I bambini vanno a scuola dal lunedì al sabato fino alle 14.00. La scuola (dalle elementari al liceo) si trova di fronte all’orfanotrofio e accoglie altri bambini dei dintorni.
Nel pomeriggio, i più piccoli fanno dei giochi e delle attività sportive, mentre i più grandi – come vedremo – imparano diversi mestieri e partecipano alla vita della Ciudad.
Per quanto abbiamo potuto osservare nel corso delle giornate trascorse nella Ciudad, i bambini svolgono tutte le attività con grande disciplina e rispetto. Molti bambini hanno del resto testimoniato la propria felicità e il sollievo procurato dal fatto di abitare nella Ciudad.

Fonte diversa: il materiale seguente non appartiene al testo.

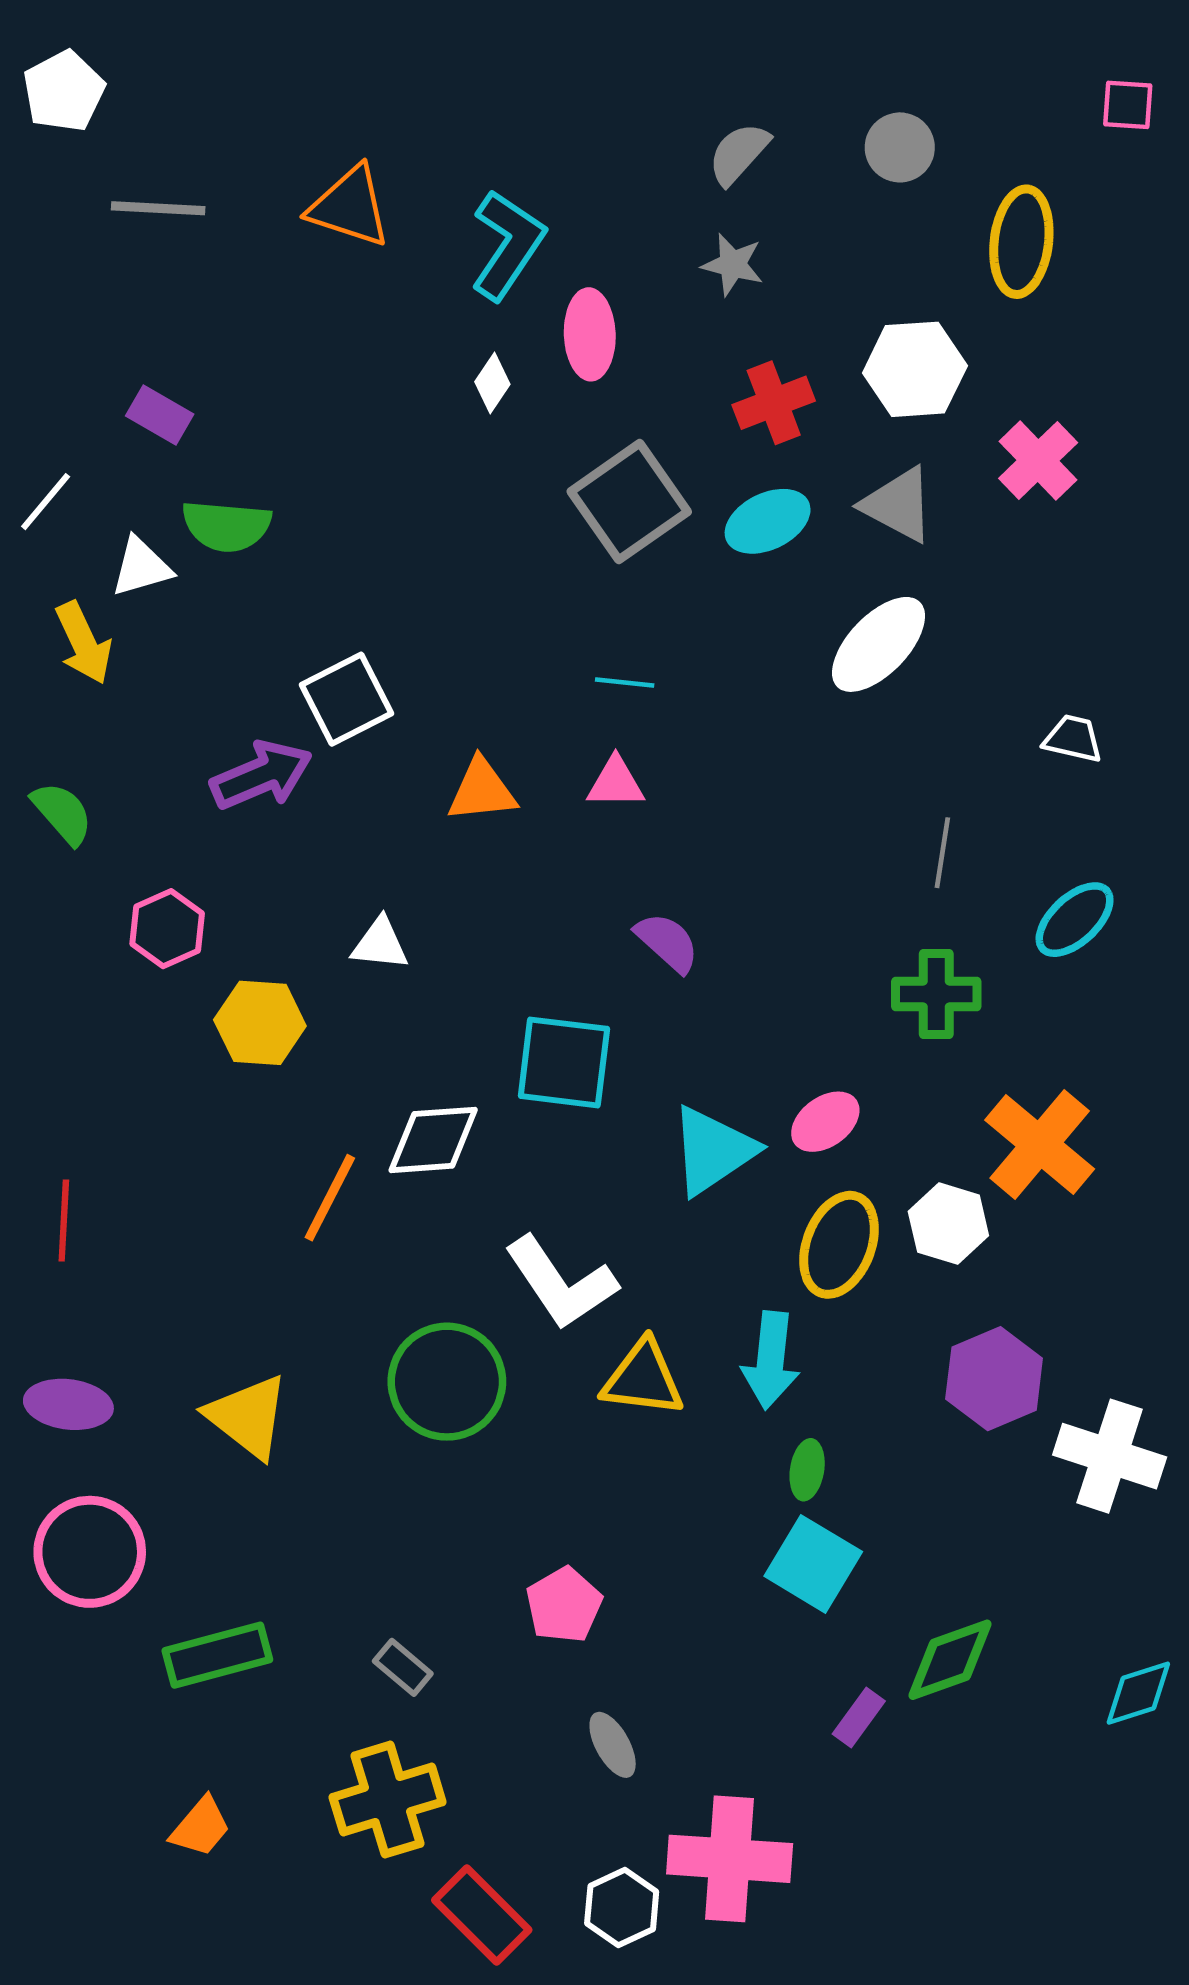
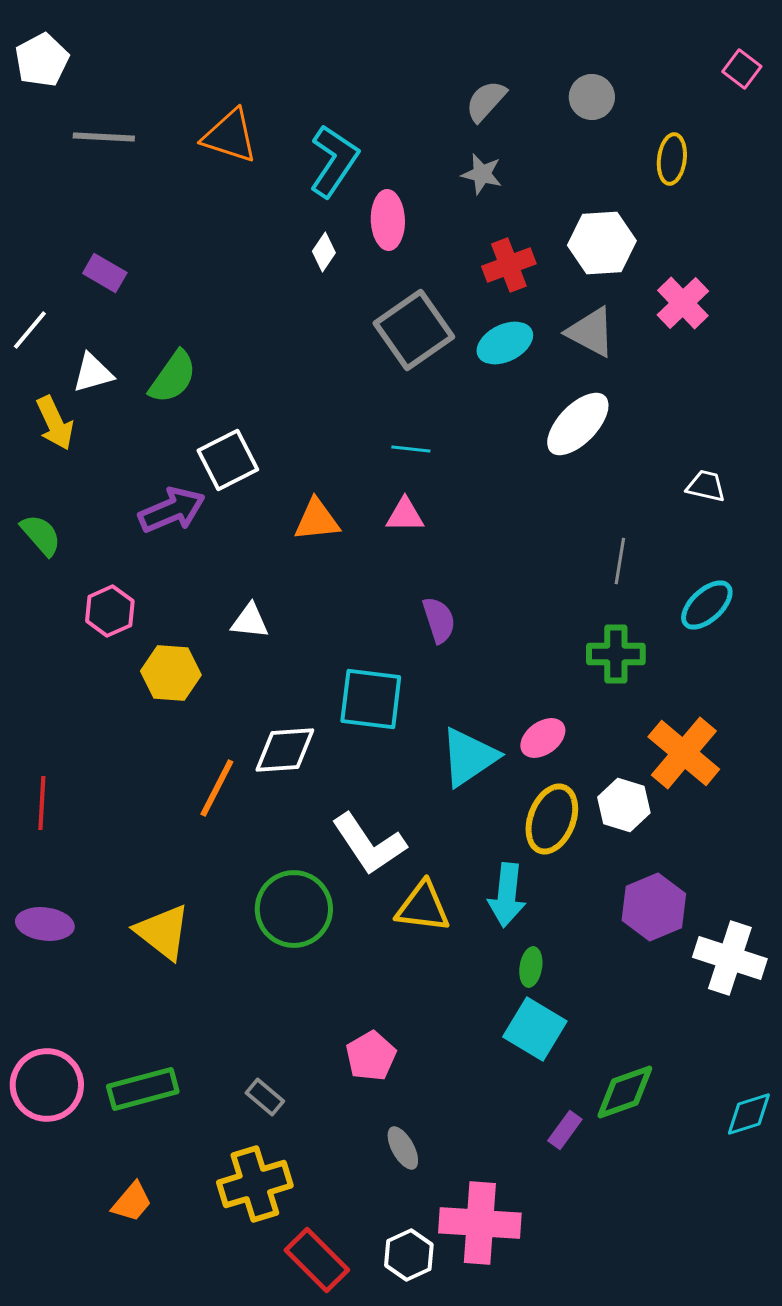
pink square: (1128, 105) -> (742, 69), turned 33
yellow ellipse: (1021, 242) -> (672, 159), size x0.7
green semicircle: (226, 526) -> (173, 377), moved, turned -60
purple semicircle: (667, 942) -> (439, 620), turned 30
pink circle: (90, 1552) -> (47, 1085), moved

Tutti sembrano essere consapevoli dell’opportunità che è stata loro offerta.
B. L’educazione religiosa.
I valori trasmessi a questi bambini, provenienti da un ambiente nel quale il rispetto e l’ordine non sono dati per scontati, passano essenzialmente attraverso l’educazione religiosa impartita nella Ciudad.
Un gruppo di sette frati cappuccini, aiutati da alcune suore, si occupa dell’educazione dei bambini. Questi ultimi sono invitati a recitare le preghiere, prima e dopo i pasti, e ad andare a messa ogni domenica. La messa si svolge nella cappella dell’orfanotrofio e i bambini possono essere accompagnati dalle loro famiglie. Padre Hugo Mejia approfitta spesso di questa messa per riunire i genitori e organizzare delle riunioni di informazione.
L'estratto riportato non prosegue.